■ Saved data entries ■
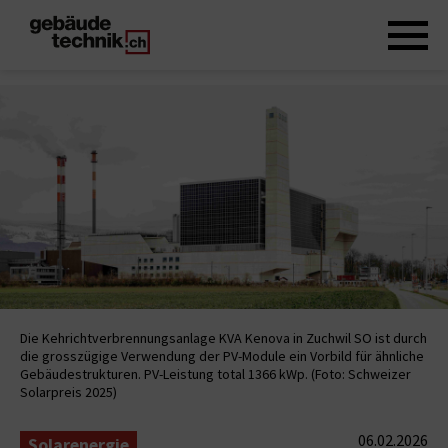
Die Kehrichtverbrennungsanlage KVA Kenova in Zuchwil SO ist durch
die grosszügige Verwendung der PV-Module ein Vorbild für ähnliche
Gebäudestrukturen. PV-Leistung total 1366 kWp. (Foto: Schweizer
Solarpreis 2025)
06.02.2026
Solarenergie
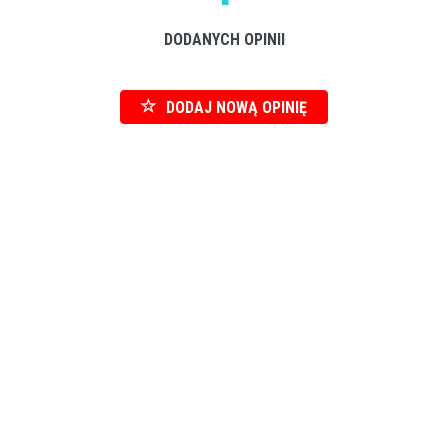
DODANYCH OPINII
DODAJ NOWĄ OPINIĘ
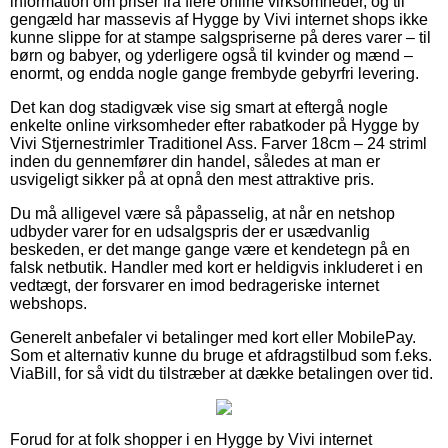
information om priser fra flere online virksomheder, og til
gengæld har massevis af Hygge by Vivi internet shops ikke
kunne slippe for at stampe salgspriserne på deres varer – til
børn og babyer, og yderligere også til kvinder og mænd –
enormt, og endda nogle gange frembyde gebyrfri levering.
Det kan dog stadigvæk vise sig smart at eftergå nogle
enkelte online virksomheder efter rabatkoder på Hygge by
Vivi Stjernestrimler Traditionel Ass. Farver 18cm – 24 striml
inden du gennemfører din handel, således at man er
usvigeligt sikker på at opnå den mest attraktive pris.
Du må alligevel være så påpasselig, at når en netshop
udbyder varer for en udsalgspris der er usædvanlig
beskeden, er det mange gange være et kendetegn på en
falsk netbutik. Handler med kort er heldigvis inkluderet i en
vedtægt, der forsvarer en imod bedrageriske internet
webshops.
Generelt anbefaler vi betalinger med kort eller MobilePay.
Som et alternativ kunne du bruge et afdragstilbud som f.eks.
ViaBill, for så vidt du tilstræber at dække betalingen over tid.
Forud for at folk shopper i en Hygge by Vivi internet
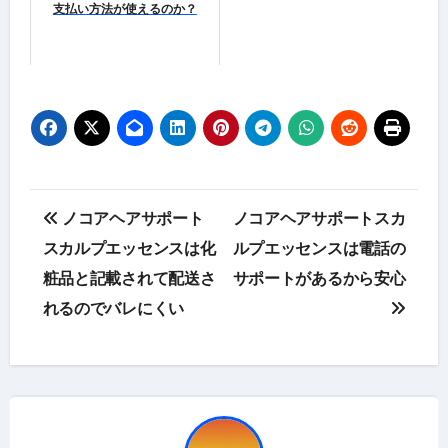
支払い方法が使えるのか？
投
ノコアヘアサポート
ノコアヘアサポートスカ
稿
スカルプエッセンスは化
ルプエッセンスは電話の
粧品と記載されて配送さ
サポートがあるから安心
ナ
れるのでバレにくい
ビ
ゲ
ー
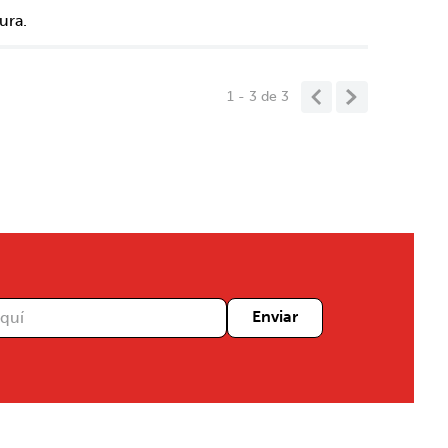
ura.
1 - 3
de
3
Enviar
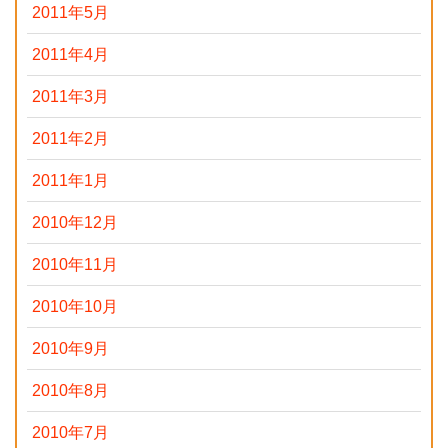
2011年5月
2011年4月
2011年3月
2011年2月
2011年1月
2010年12月
2010年11月
2010年10月
2010年9月
2010年8月
2010年7月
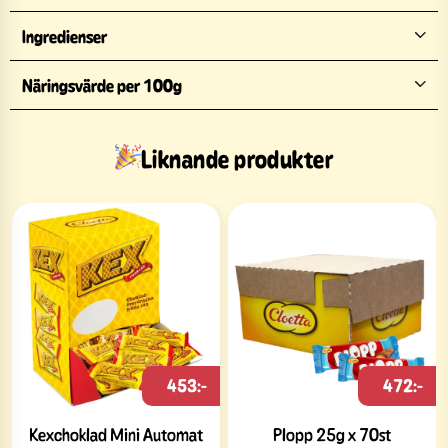
Ingredienser
Näringsvärde per 100g
Liknande produkter
453:-
472:-
Kexchoklad Mini Automat
Plopp 25g x 70st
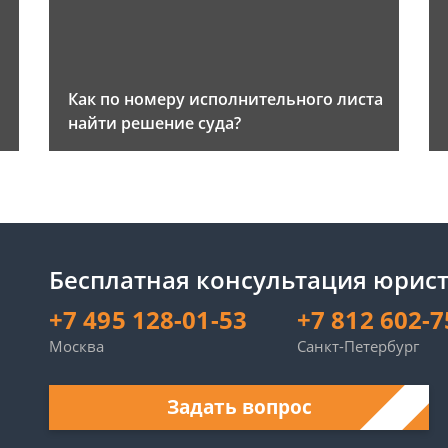
Как по номеру исполнительного листа
найти решение суда?
Бесплатная консультация юрист
+7 495 128-01-53
+7 812 602-7
Москва
Санкт-Петербург
Задать вопрос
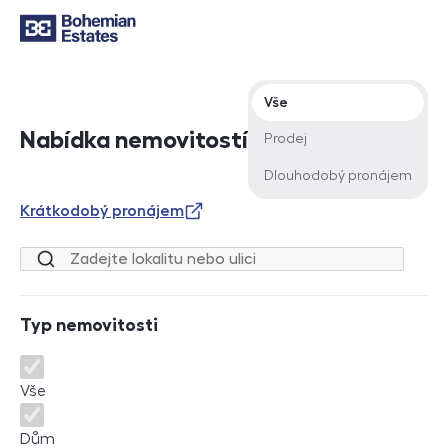
Typ nabídky
Vše
Nabídka nemovitostí
Prodej
Dlouhodobý pronájem
Krátkodobý pronájem
Lokalita nebo ulice
Typ nemovitosti
Typ nemovitosti
Vše
Dům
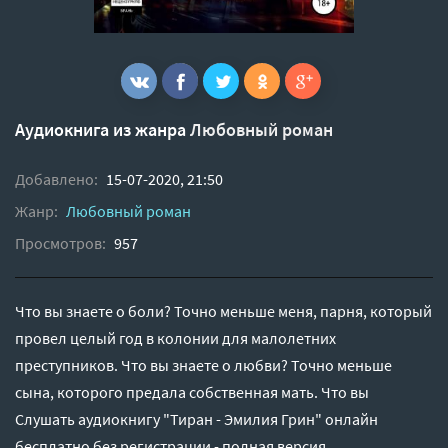
Аудиокнига из жанра
Любовный роман
Добавлено:
15-07-2020, 21:50
Жанр:
Любовный роман
Просмотров:
957
Что вы знаете о боли? Точно меньше меня, парня, который
провел целый год в колонии для малолетних
преступников. Что вы знаете о любви? Точно меньше
сына, которого предала собственная мать. Что вы
Слушать аудиокнигу "Тиран - Эмилия Грин" онлайн
бесплатно без регистрации - полная версия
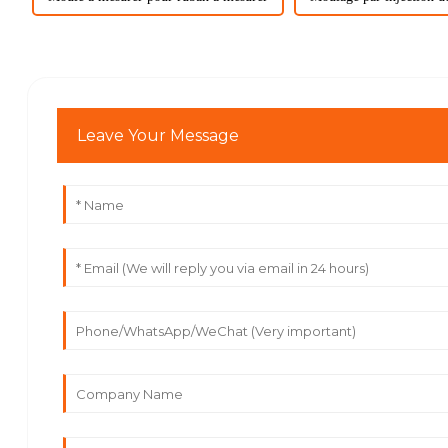
Leave Your Message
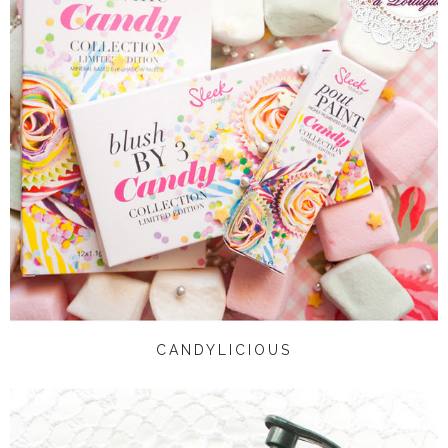
CANDYLICIOUS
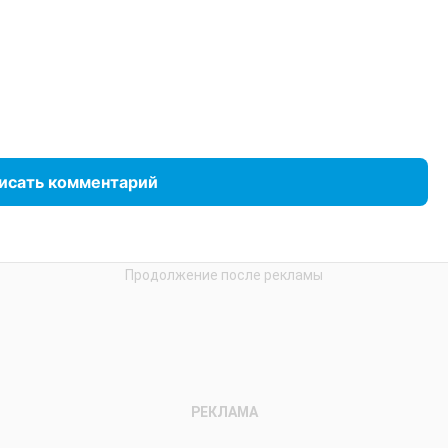
исать комментарий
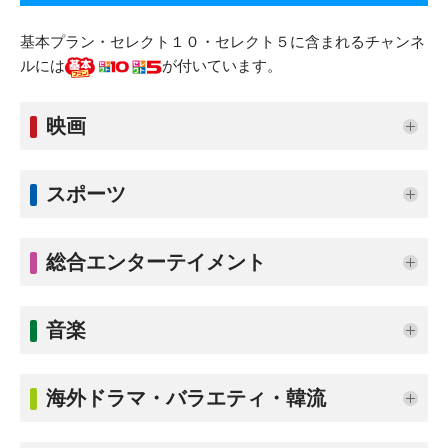
基本プラン・セレクト１０・セレクト５に含まれるチャンネ
ルには
が付いています。
映画
スポーツ
総合エンターテイメント
音楽
海外ドラマ・バラエティ・韓流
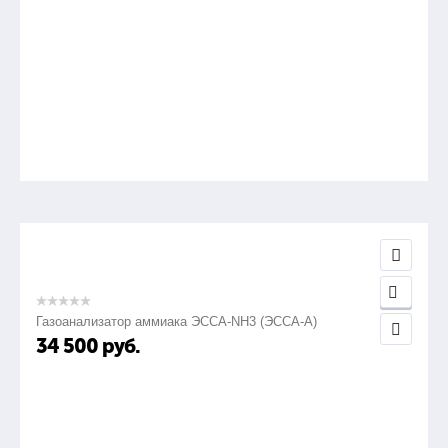
Газоанализатор аммиака ЭССА-NH3 (ЭССА-А)
34 500
руб.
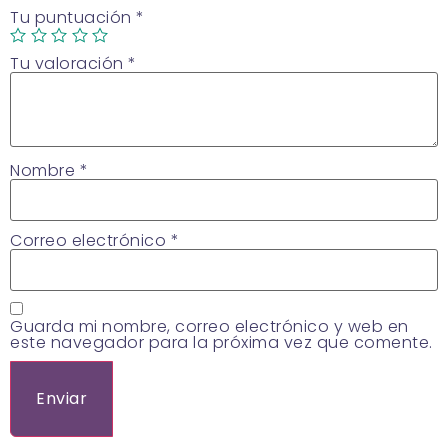
Tu puntuación
*
Tu valoración
*
Nombre
*
Correo electrónico
*
Guarda mi nombre, correo electrónico y web en
este navegador para la próxima vez que comente.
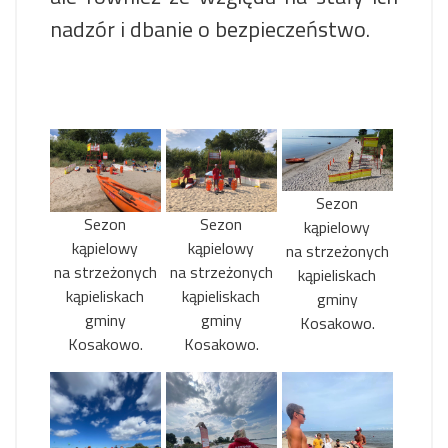
nadzór i dbanie o bezpieczeństwo.
Sezon
Sezon
Sezon
kąpielowy
kąpielowy
kąpielowy
na strzeżonych
na strzeżonych
na strzeżonych
kąpieliskach
kąpieliskach
kąpieliskach
gminy
gminy
gminy
Kosakowo.
Kosakowo.
Kosakowo.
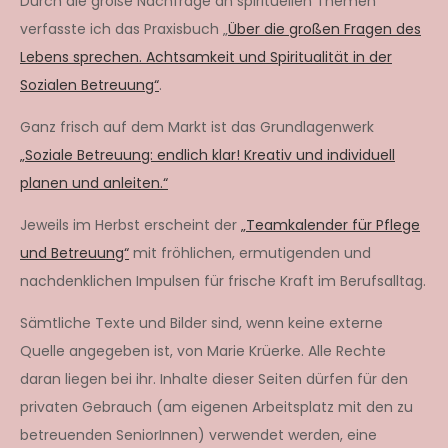
Durch die große Nachfrage an spirituellen Themen
verfasste ich das Praxisbuch „
Über die großen Fragen des
Lebens sprechen. Achtsamkeit und Spiritualität in der
Sozialen Betreuung“
.
Ganz frisch auf dem Markt ist das Grundlagenwerk
„Soziale Betreuung: endlich klar! Kreativ und individuell
planen und anleiten.“
Jeweils im Herbst erscheint der
„Teamkalender für Pflege
und Betreuung“
mit fröhlichen, ermutigenden und
nachdenklichen Impulsen für frische Kraft im Berufsalltag.
Sämtliche Texte und Bilder sind, wenn keine externe
Quelle angegeben ist, von Marie Krüerke. Alle Rechte
daran liegen bei ihr. Inhalte dieser Seiten dürfen für den
privaten Gebrauch (am eigenen Arbeitsplatz mit den zu
betreuenden SeniorInnen) verwendet werden, eine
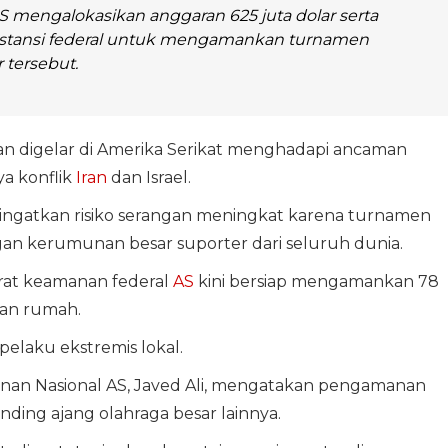
 mengalokasikan anggaran 625 juta dolar serta
nstansi federal untuk mengamankan turnamen
 tersebut.
n digelar di Amerika Serikat menghadapi ancaman
a konflik
Iran
dan Israel.
ingatkan risiko serangan meningkat karena turnamen
an kerumunan besar suporter dari seluruh dunia.
arat keamanan federal
AS
kini bersiap mengamankan 78
uan rumah.
pelaku ekstremis lokal.
n Nasional AS, Javed Ali, mengatakan pengamanan
banding ajang olahraga besar lainnya.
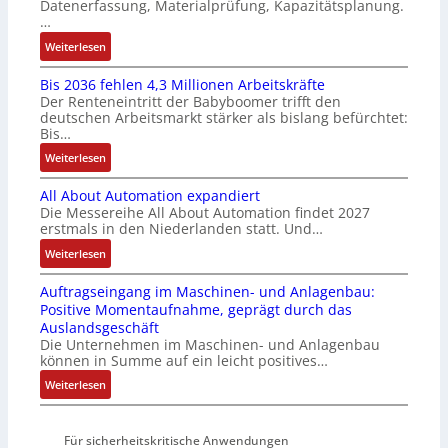
Datenerfassung, Materialprüfung, Kapazitätsplanung.
s
m
r
n
…
e
u
u
F
:
Weiterlesen
I
l
n
a
K
n
t
g
n
Bis 2036 fehlen 4,3 Millionen Arbeitskräfte
I
t
i
b
u
Der Renteneintritt der Babyboomer trifft den
b
e
v
e
c
deutschen Arbeitsmarkt stärker als bislang befürchtet:
r
g
a
Bis…
s
C
a
r
r
t
N
:
Weiterlesen
u
a
i
ä
C
B
c
t
a
t
-
All About Automation expandiert
i
h
i
b
i
S
Die Messereihe All About Automation findet 2027
s
t
o
l
g
erstmals in den Niederlanden statt. Und…
y
2
S
n
e
t
s
0
:
Weiterlesen
t
v
S
R
t
3
A
r
o
t
e
e
Auftragseingang im Maschinen- und Anlagenbau:
6
l
u
n
e
i
m
Positive Momentaufnahme, geprägt durch das
f
l
k
A
u
f
e
Auslandsgeschäft
e
A
t
G
e
e
Die Unternehmen im Maschinen- und Anlagenbau
h
b
u
V
r
können in Summe auf ein leicht positives…
g
l
o
r
u
u
r
:
Weiterlesen
e
u
n
n
a
A
n
t
d
g
d
u
4
A
R
M
Für sicherheitskritische Anwendungen
f
,
u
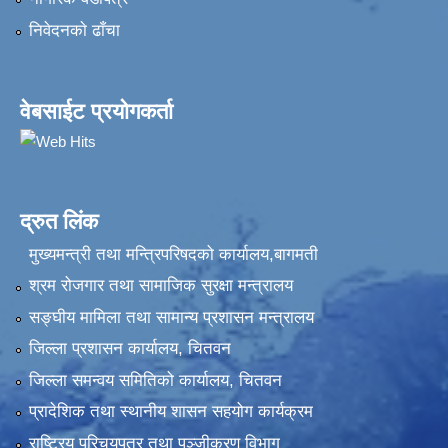
निवेदनकाे ढाँचा
वेबसाईट प्रयोगकर्ता
द्रुत लिंक
मुख्यमन्त्री तथा मन्त्रिपरिषदको कार्यालय,बागमती
श्रम रोजगार तथा सामाजिक सुरक्षा मन्त्रालय
सङ्‍घीय मामिला तथा सामान्य प्रशासन मन्त्रालय
जिल्ला प्रशासन कार्यालय, चितवन
जिल्ला समन्वय समितिको कार्यालय, चितवन
प्रादेशिक तथा स्थानीय शासन सहयोग कार्यक्रम
राष्ट्रिय परिचयपत्र तथा पञ्‍जीकरण विभाग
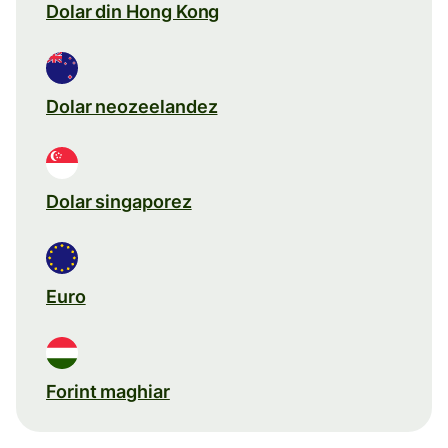
Dolar din Hong Kong
Dolar neozeelandez
Dolar singaporez
Euro
Forint maghiar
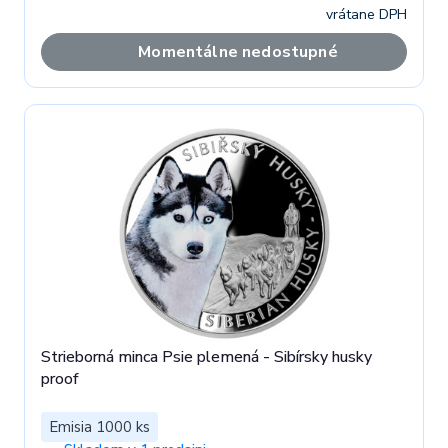
vrátane DPH
Momentálne nedostupné
Strieborná minca Psie plemená - Sibírsky husky
proof
Emisia 1000 ks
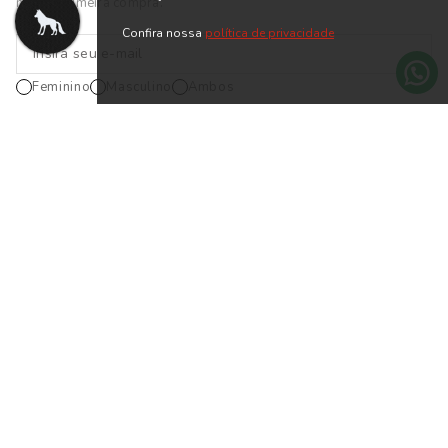
na sua primeira compra.
Confira nossa
política de privacidade
Feminino
Masculino
Ambos
CADASTRAR
*Cadastrando-se na nossa newsletter, você está de acordo com os
Termos
de Uso
INSTITUCIONAL
AJUDA
ATENDIMENTO
Segunda a Sexta das 8h às 17h
falecom@acostamento.com.br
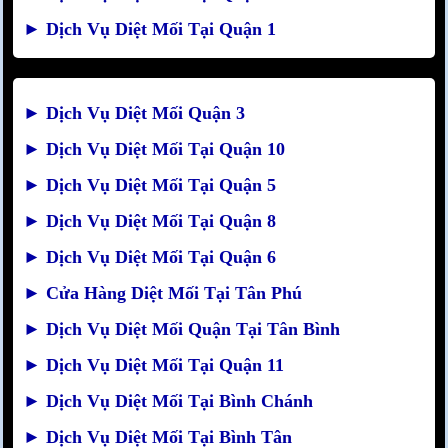
►
Dịch Vụ Diệt Mối Tại Quận 1
►
Dịch Vụ Diệt Mối Quận 3
►
Dịch Vụ Diệt Mối Tại Quận 10
►
Dịch Vụ Diệt Mối Tại Quận 5
►
Dịch Vụ Diệt Mối Tại Quận 8
►
Dịch Vụ Diệt Mối Tại Quận 6
►
Cửa Hàng Diệt Mối Tại Tân Phú
►
Dịch Vụ Diệt Mối Quận Tại Tân Bình
►
Dịch Vụ Diệt Mối Tại Quận 11
►
Dịch Vụ Diệt Mối Tại Bình Chánh
►
Dịch Vụ Diệt Mối Tại Bình Tân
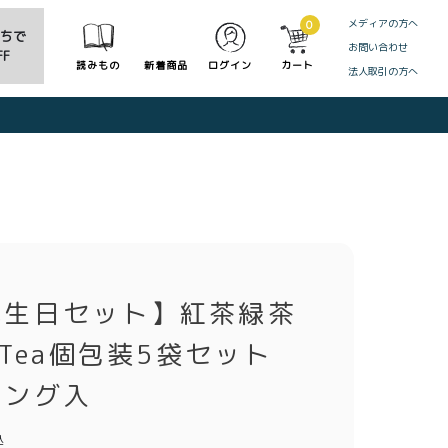
メディアの方へ
0
だちで
お問い合わせ
F
読みもの
新着商品
ログイン
カート
法人取引の方へ
CLOSE
誕生日セット】紅茶緑茶
oaTea個包装5袋セット
ピング入
込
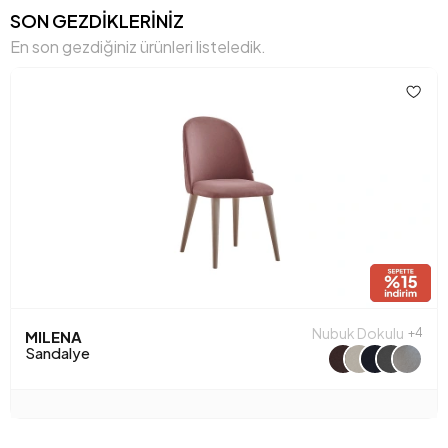
SON GEZDİKLERİNİZ
En son gezdiğiniz ürünleri listeledik.
Nubuk Dokulu
+4
MILENA
Sandalye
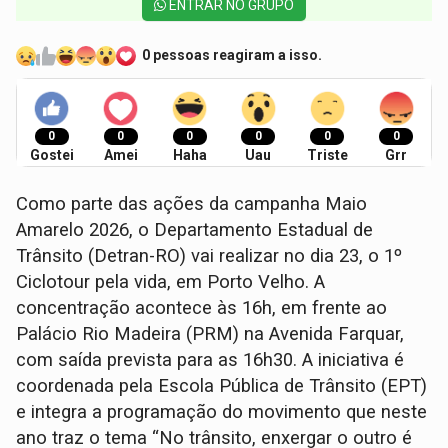
ENTRAR NO GRUPO
0 pessoas reagiram a isso.
0
0
0
0
0
0
Gostei
Amei
Haha
Uau
Triste
Grr
Como parte das ações da campanha Maio
Amarelo 2026, o Departamento Estadual de
Trânsito (Detran-RO) vai realizar no dia 23, o 1º
Ciclotour pela vida, em Porto Velho. A
concentração acontece às 16h, em frente ao
Palácio Rio Madeira (PRM) na Avenida Farquar,
com saída prevista para as 16h30. A iniciativa é
coordenada pela Escola Pública de Trânsito (EPT)
e integra a programação do movimento que neste
ano traz o tema “No trânsito, enxergar o outro é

■ Exercise brief ■
Without any picture, return exactly the lines of the records above from the first through the line that contains "information om priser".

■ Answer box ■
Die Kehrichtverbrennungsanlage KVA Kenova in Zuchwil SO ist durch
die grosszügige Verwendung der PV-Module ein Vorbild für ähnliche
Gebäudestrukturen. PV-Leistung total 1366 kWp. (Foto: Schweizer
Solarpreis 2025)
06.02.2026
Solarenergie
DODANYCH OPINII
DODAJ NOWĄ OPINIĘ
information om priser fra flere online virksomheder, og til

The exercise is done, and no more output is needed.